A quick glance and we can see that we use four different data-types in the instructions: Type, Register, Label, Name.

Type

Type is just a plain old jass type like handle, integer, widget etc. There are two reasons we have a typed bytecode. The first one is once again because we use hashtables to store everything and the hashtable API has us use the correct native. The second reason is that we avoid redundancy in our instruction set (only one Add-Instruction etc.).

The Instructionset used in JHCR is a register based instructionset which follows from our usage of hashtables since we can have effectivly unlimited registers. This especially aids in the code-generation phase since we don’t have to care about register allocation (an NP-Hard Problem). It actually has some more benefits of which i might speak about in a later post.

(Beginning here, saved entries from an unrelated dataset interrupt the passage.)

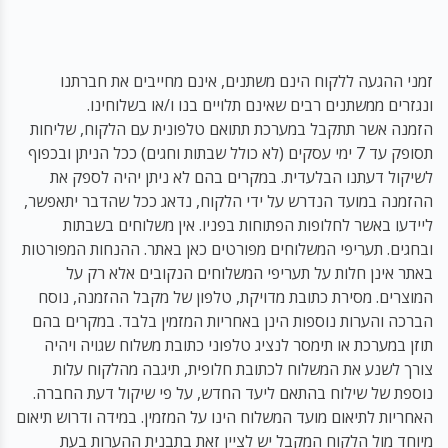
זמני ההגעה ללקוח הינם משתנים, אינם מחייבים את חברתנו
ונגזרים ממשתנים רבים שאינם תלויים בנו ו/או בשלוחינו.
הזמנה אשר תתקבל במערכת תתואם טלפונית עם הלקוח, שליחות
תסופק עד 7 ימי עסקים (לא כולל שבתות וחגים) ככל הניתן ובכפוף
לשיקול דעתנו הבלעדית. במקרים בהם לא ניתן יהיה לספק את
ההזמנה במועד הנדרש על ידי הלקוח, נדאג ככל שהדבר יתאפשר,
ליידעו באשר לחלופות הפתוחות בפניו. אין משלוחים בשבתות
ובחגים. תעריפי המשלוחים מפורטים כאן באתר. ההנחות המפורטות
באתר אינן חלות על תעריפי המשלוחים הנקובים אלא רק על
המוצרים. מסירת כתובת מדויקת, טלפון של מקבל ההזמנה, נוסח
הברכה והערות נוספות הינן באחריות המזמין בלבד. במקרים בהם
תוזן במערכת או תימסר לנציג טלפוני כתובת משלוח שגויה ויהיה
צורך לשנע את המשלוח לכתובת חלופית, תיגבה מהלקוח עלות
נוספת של שילוח בהתאם ליעד החדש, על פי שיקול דעת החברה.
האחריות לתיאום מועד המשלוח הינו על המזמין. במידה ודרוש תיאום
מיוחד מול הלקוח המקבל יש לציין זאת בתבנית ההערות בעת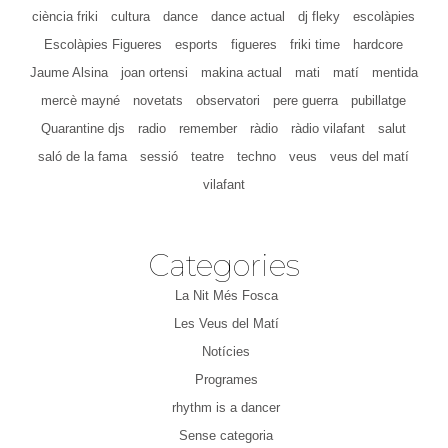
ciència friki
cultura
dance
dance actual
dj fleky
escolàpies
Escolàpies Figueres
esports
figueres
friki time
hardcore
Jaume Alsina
joan ortensi
makina actual
mati
matí
mentida
mercè mayné
novetats
observatori
pere guerra
pubillatge
Quarantine djs
radio
remember
ràdio
ràdio vilafant
salut
saló de la fama
sessió
teatre
techno
veus
veus del matí
vilafant
Categories
La Nit Més Fosca
Les Veus del Matí
Notícies
Programes
rhythm is a dancer
Sense categoria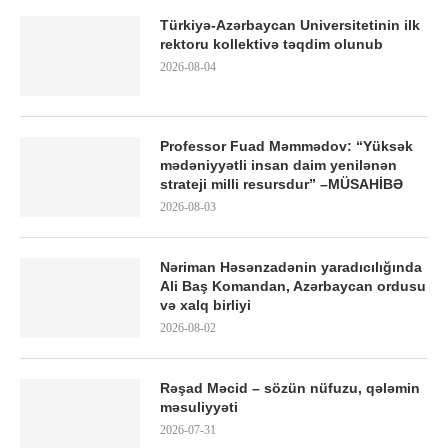
Türkiyə-Azərbaycan Universitetinin ilk
rektoru kollektivə təqdim olunub
2026-08-04
Professor Fuad Məmmədov: “Yüksək
mədəniyyətli insan daim yenilənən
strateji milli resursdur” –MÜSAHİBƏ
2026-08-03
Nəriman Həsənzadənin yaradıcılığında
Ali Baş Komandan, Azərbaycan ordusu
və xalq birliyi
2026-08-02
Rəşad Məcid – sözün nüfuzu, qələmin
məsuliyyəti
2026-07-31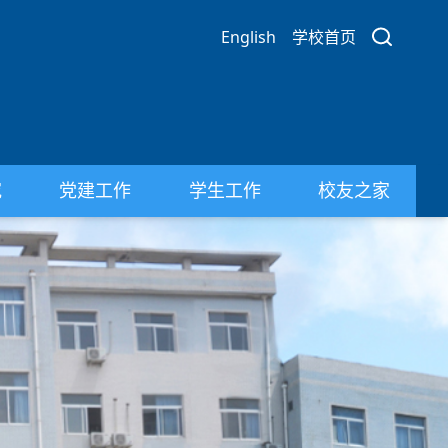
English
学校首页
究
党建工作
学生工作
校友之家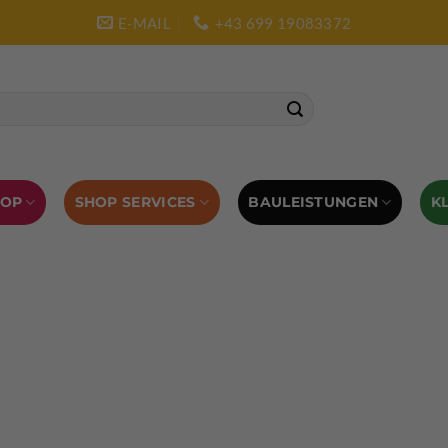
E-MAIL
+43 699 19083372
SHOP SERVICES
BAULEISTUNGEN
HOP
K
L AUSRÜSTUNG
BOULDERAUSRÜSTUNG
Abverkauf
Klettern
Chalkbag
Quickdraws
piton – Normal hook
 tool
Kletterführer
Kletterbekleidung
Klettergurte
tterschuhe
Kletterseil
Klettersteigsets
Klettertape
Reepschnur
Sicherungsbrillen
Selbstsicherungsschlinge
Eispickel
Eispickel Schutz
Hauen für Eisgeräte
Zubehör
ourengurte
LACD Biwaksack
Spaltenbergung
Steigeis
 hammer
Hand drill
Haulbag
Klemmkeile
Seilrol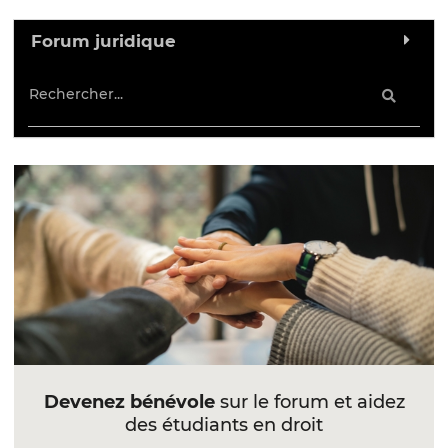
Forum juridique
Devenez bénévole
sur le forum et aidez
des étudiants en droit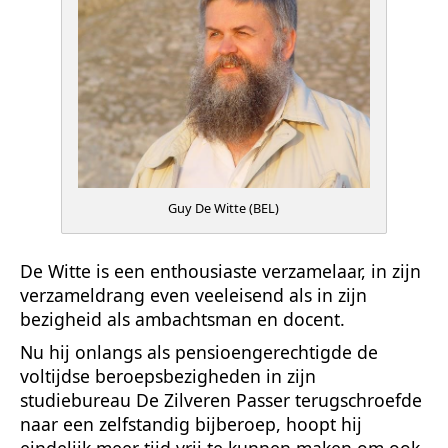
Guy De Witte (BEL)
De Witte is een enthousiaste verzamelaar, in zijn
verzameldrang even veeleisend als in zijn
bezigheid als ambachtsman en docent.
Nu hij onlangs als pensioengerechtigde de
voltijdse beroepsbezigheden in zijn
studiebureau De Zilveren Passer terugschroefde
naar een zelfstandig bijberoep, hoopt hij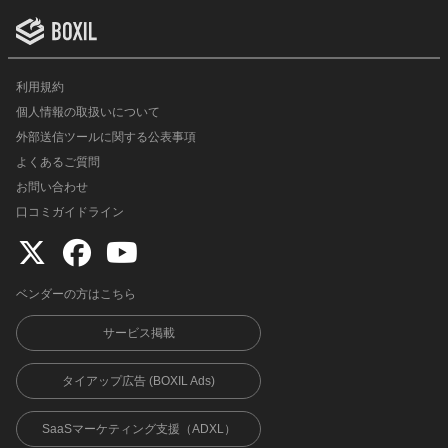
利用規約
個人情報の取扱いについて
外部送信ツールに関する公表事項
よくあるご質問
お問い合わせ
口コミガイドライン
ベンダーの方はこちら
サービス掲載
タイアップ広告 (BOXIL Ads)
SaaSマーケティング支援（ADXL）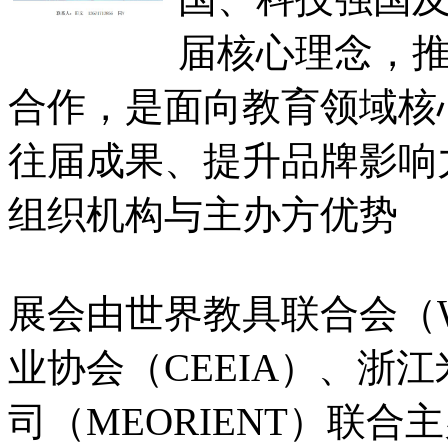
届核心理念，
合作，是面向教育领域核
往届成果、提升品牌影响
组织机构与主办方优势
展会由世界教具联合会（Wo
业协会（CEEIA）、浙
司（MEORIENT）联合主办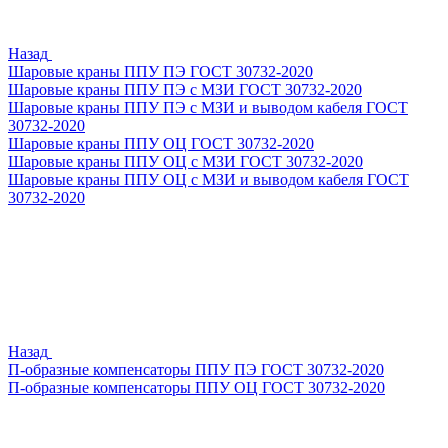
Назад
Шаровые краны ППУ ПЭ ГОСТ 30732-2020
Шаровые краны ППУ ПЭ с МЗИ ГОСТ 30732-2020
Шаровые краны ППУ ПЭ с МЗИ и выводом кабеля ГОСТ
30732-2020
Шаровые краны ППУ ОЦ ГОСТ 30732-2020
Шаровые краны ППУ ОЦ с МЗИ ГОСТ 30732-2020
Шаровые краны ППУ ОЦ с МЗИ и выводом кабеля ГОСТ
30732-2020
Назад
П-образные компенсаторы ППУ ПЭ ГОСТ 30732-2020
П-образные компенсаторы ППУ ОЦ ГОСТ 30732-2020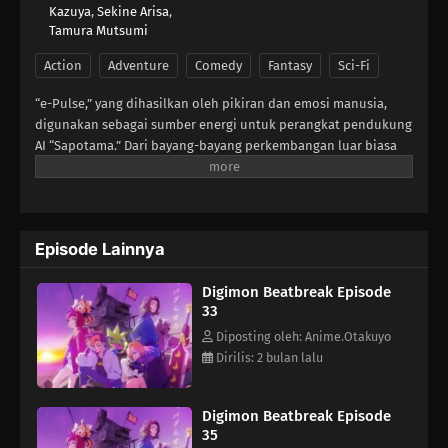
15
Episode 15
Kazuya
,
Sekine Arisa
,
Tamura Mutsumi
14
Episode 14
Action
Adventure
Comedy
Fantasy
Sci-Fi
“e-Pulse,” yang dihasilkan oleh pikiran dan emosi manusia,
13
Episode 13
digunakan sebagai sumber energi untuk perangkat pendukung
AI “Sapotama.” Dari bayang-bayang perkembangan luar biasa
12
Episode 12
ini, monster-monster mengerikan muncul. Digimon adalah
makhluk hidup yang berevolusi dengan mengonsumsi e-
11
Episode 11
Pulse.Tomoro Tenma terhanyut dalam pengalaman luar biasa
setelah bertemu Gekkomon, yang tiba-tiba muncul dari
10
Episode Lainnya
Episode 10
Sapotama-nya. Saat tinggal bersama Kyo Sawashiro dan
anggota tim pemburu hadiah “Golden Dawn” lainnya, Tomoro
Digimon Beatbreak Episode
memperbarui tekadnya. Masa depan baru apa yang akan
09
Episode 9
33
dibentuk oleh manusia dan Digimon?
Diposting oleh: Anime.Otakuyo
08
Episode 8
Dirilis: 2 bulan lalu
07
Episode 7
Digimon Beatbreak Episode
35
06
Episode 6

But even though we have more or less unlimited registers we still have to follow some rules, which result in the calling convention used in JHCR. To explore this let’s have a look at a small example.

Let’s look at the add function first. From this function we can see that the parameters to a function are stored in registers 1 to n where n is the amount of parameters a function takes. We can also see that the return value is stored in register 0. And this is our calling convention. So let’s now look at the main function. From that we can see a few things aswell: first of all we have to use the bind instruction to transfer values from local “local” registers to the registers of the to-be-called function. So unlike registers found in your CPU we have them scoped for each function. The second thing we can notice is that temporary values are assigned to “negative” registers -1, -2, etc. As i said before, this makes compiling just a bit more easy and it doesn’t cost us much since we can use the “endless” hashtables. But we can also see that local variables also use positive registers. In fact they use registers n+1 .. n+m, where m is the amount of local variables declared inside that function. And we can see how the call instruction is used since the return value is directly copied into the register of our local variable:

Label

To achieve loops and conditions and all that good stuff we use labels and jump instructions. We actually don’t have many at all: Label, Jmp, JmpT. The Label instruction just creates the point in a list of instructions under that “label”. Do note that that label is static, so you can’t create dynamic labels to jump to. Once interpreted the interpreter simply ignores any label instruction. The Jmp instruction on the other hand just jumps to the corresponding label instruction. The following snippet is an infinite loop.

Now finally the JmpT instruction jumps to the label if and only if the value stored under the register is true. For an example look at the code below. That code is an if-statement compiled to our bytecode where the condition is stored in register -1.

Name

The Name datatype is mostly ignored because we assign unique ids to everything we can. There is only one case where we actually have to use an actual name. Can you guess?

If we reload the script with a totaly new function that wasn’t seen before, that new function ofcourse also gets an id but to link up the name to the new id in our already running map we have to transfer both. And we need that mapping for ExecuteFunc only (i think).

fin

Now that we looked at the datatype representing the bytecode we can guess how many of those instructions actually work. But as you might have guessed this is still only a fairly high-level description of what JHCR is doing so i hope i can shed some light on the nitty-gritty details in a later post.